Thursday, July 10, 2014

A Triplex RNA Structure For Real Time Frame Shifting

More Biological Fine Tuning

Protein-coding genes provide a sequence of nucleotides that is read three nucleotides at a time. Each triplet is translated into a particular type of amino acid. So a sequence of 300 nucleotides codes for 100 amino acids, which are attached to each other to make a protein. But what if you started not with the first nucleotide in the sequence, but with the second one? You would have a different sequence of nucleotide triplets, and so a different sequence of amino acids. This is also true if you started with the third nucleotide. In fact you could switch over to the opposing DNA strand (the other half of the double helix) and again you would have the choice between three different “frames,” resulting in three different sequences of amino acids. So in all you can choose between six different reading frames. So any given gene has the theoretical possibility of containing different genetic messages, in the different reading frames. And indeed, years ago it was discovered that genes are overlapping—portions of their nucleotide sequence exist on the same segment of DNA, just in a different reading frame. But an even more bizarre theoretical possibility is that the reading frame could shift while the sequence of nucleotides is being read. In that case you are mixing and matching partial sequences from different reading frames. Now, a new study has investigated this capability and discovered a fascinating mechanism that apparently enables the real-time frame shifting.

Nucleotide sequences are translated into amino acid sequences at the cell’s ribosome structures and the new study found that this translation process can be programmed to skip a nucleotide, and so switch to another reading frame, attaching two short snippets of nucleotide segments, known as microRNAs, to the main nucleotide sequence at certain locations.
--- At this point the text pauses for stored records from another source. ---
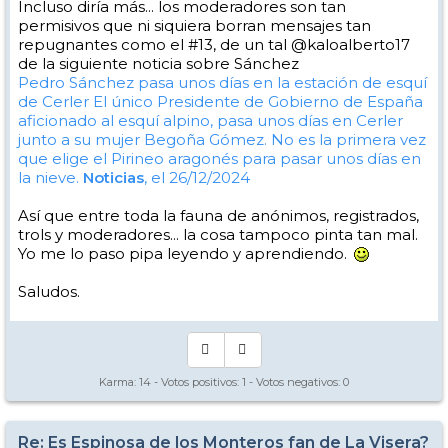
Incluso diría más... los moderadores son tan
permisivos que ni siquiera borran mensajes tan
repugnantes como el #13, de un tal @kaloalberto17
de la siguiente noticia sobre Sánchez
Pedro Sánchez pasa unos días en la estación de esquí
de Cerler
El único Presidente de Gobierno de España
aficionado al esquí alpino, pasa unos días en Cerler
junto a su mujer Begoña Gómez. No es la primera vez
que elige el Pirineo aragonés para pasar unos días en
la nieve.
Noticias
, el 26/12/2024
Así que entre toda la fauna de anónimos, registrados,
trols y moderadores... la cosa tampoco pinta tan mal.
Yo me lo paso pipa leyendo y aprendiendo.
Saludos.
Karma:
14
- Votos positivos:
1
- Votos negativos:
0
Re: Es Espinosa de los Monteros fan de La Visera?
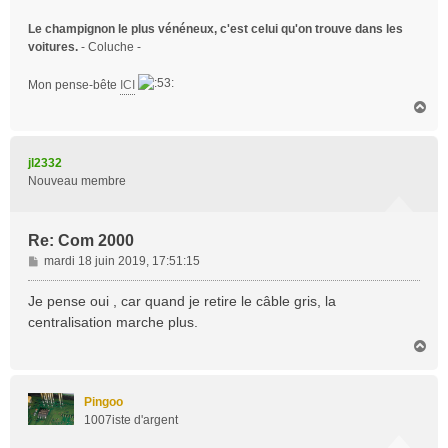
Le champignon le plus vénéneux, c'est celui qu'on trouve dans les
voitures.
- Coluche -
Mon pense-bête
ICI
H
a
u
t
jl2332
Nouveau membre
Re: Com 2000
M
mardi 18 juin 2019, 17:51:15
e
s
Je pense oui , car quand je retire le câble gris, la
s
centralisation marche plus.
a
H
g
a
e
u
t
Pingoo
1007iste d'argent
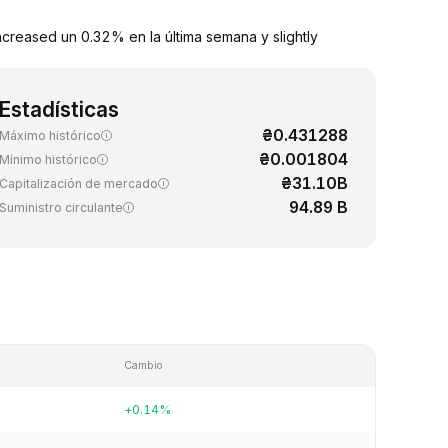
creased un 0.32% en la última semana y slightly
Estadísticas
₴0.431288
Máximo histórico
₴0.001804
Mínimo histórico
₴31.10B
Capitalización de mercado
94.89 B
Suministro circulante
Cambio
+0.14%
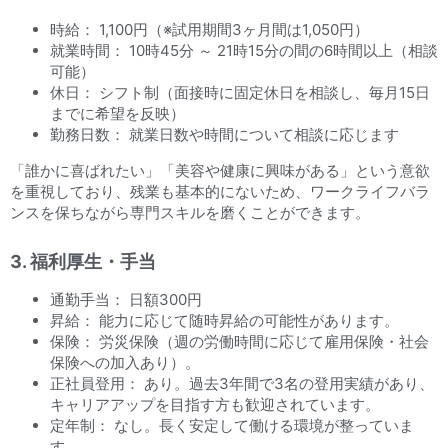
時給： 1,100円（※試用期間3ヶ月間は1,050円）
就業時間： 10時45分 ～ 21時15分の間の6時間以上（相談
可能）
休日： シフト制（面接時に固定休日を相談し、毎月15日
までに希望を反映）
勤務日数： 就業日数や時間について相談に応じます
「誰かに喜ばれたい」「美容や健康に興味がある」という意欲
を重視しており、残業も基本的にないため、ワークライフバラ
ンスを保ちながら専門スキルを磨くことができます。
3. 福利厚生・手当
通勤手当： 日額300円
昇給： 能力に応じて随時昇給の可能性があります。
保険： 労災保険（週の労働時間に応じて雇用保険・社会
保険への加入あり）。
正社員登用： あり。過去3年間で3名の登用実績があり、
キャリアアップを目指す方も歓迎されています。
定年制： なし。長く安定して働ける環境が整っていま
す。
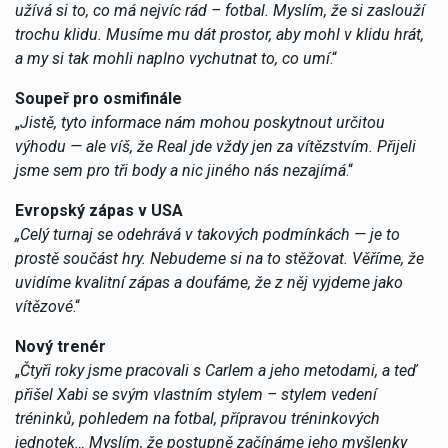
užívá si to, co má nejvíc rád – fotbal. Myslím, že si zaslouží
trochu klidu. Musíme mu dát prostor, aby mohl v klidu hrát,
a my si tak mohli naplno vychutnat to, co umí
.“
Soupeř pro osmifinále
„
Jistě, tyto informace nám mohou poskytnout určitou
výhodu — ale víš, že Real jde vždy jen za vítězstvím. Přijeli
jsme sem pro tři body a nic jiného nás nezajímá
.“
Evropský zápas v USA
„Celý turnaj se odehrává v takových podmínkách — je to
prostě součást hry. Nebudeme si na to stěžovat. Věříme, že
uvidíme kvalitní zápas a doufáme, že z něj vyjdeme jako
vítězové
.“
Nový trenér
„
Čtyři roky jsme pracovali s Carlem a jeho metodami, a teď
přišel Xabi se svým vlastním stylem – stylem vedení
tréninků, pohledem na fotbal, přípravou tréninkových
jednotek… Myslím, že postupně začínáme jeho myšlenky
The study suggests that a pseudoknot, or triplex, RNA structure is formed causing the skip to occur. Of course the right nucleotide sequence is required, and the right microRNA sequences are required. It was not easy to solve this complicated puzzle, as one researcher explained:

These are really complex RNA structures. It takes a lot of computer memory to search for them in human cells. It wasn’t until the past decade that computers were fast and powerful enough to find these signals.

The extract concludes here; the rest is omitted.